-- Opening Marker --
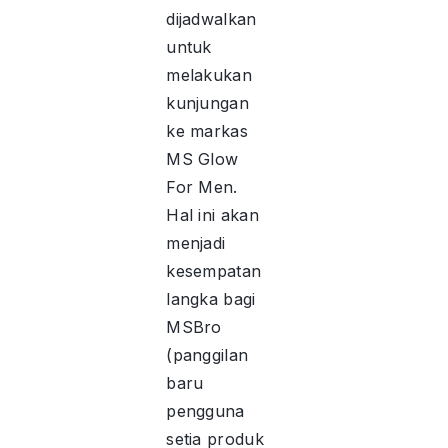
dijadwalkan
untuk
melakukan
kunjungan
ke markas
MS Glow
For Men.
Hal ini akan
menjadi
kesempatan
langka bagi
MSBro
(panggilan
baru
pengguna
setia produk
-- Closing Marker --
-- Opening Marker --
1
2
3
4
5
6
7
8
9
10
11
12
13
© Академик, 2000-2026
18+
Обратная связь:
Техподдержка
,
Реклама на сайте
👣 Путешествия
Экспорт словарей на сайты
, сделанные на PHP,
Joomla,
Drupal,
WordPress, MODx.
-- Closing Marker --
Using the records above, copy word for word the line with "Экспорт словарей на сайты", the line with "WordPress, MODx.", and every line between them.

■ **The answer**:
Экспорт словарей на сайты
, сделанные на PHP,
Joomla,
Drupal,
WordPress, MODx.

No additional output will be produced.